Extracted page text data
*-*-*

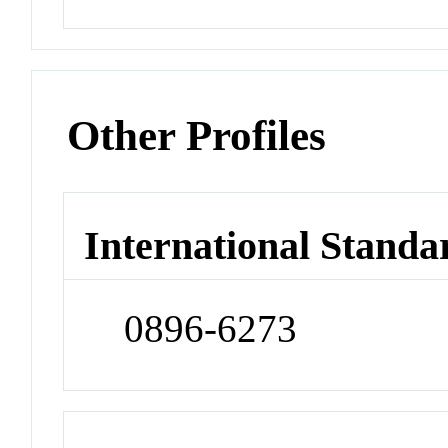
Other Profiles
International Standa
0896-6273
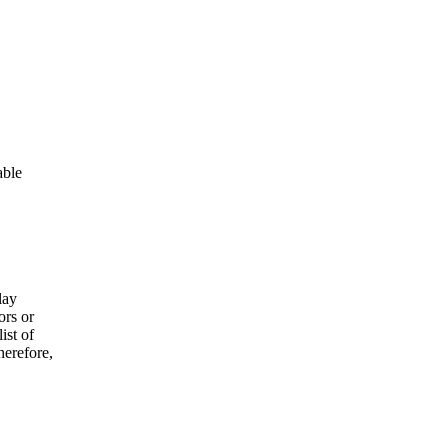
able
lay
ors or
ist of
herefore,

*-*-*

WHAT YOU SHOULD DO ::
With the pictures left aside, write out all of the records above exactly.

RESULT OF THE TASK ::
Other Profiles
International Standa
0896-6273
able
lay
ors or
ist of
herefore,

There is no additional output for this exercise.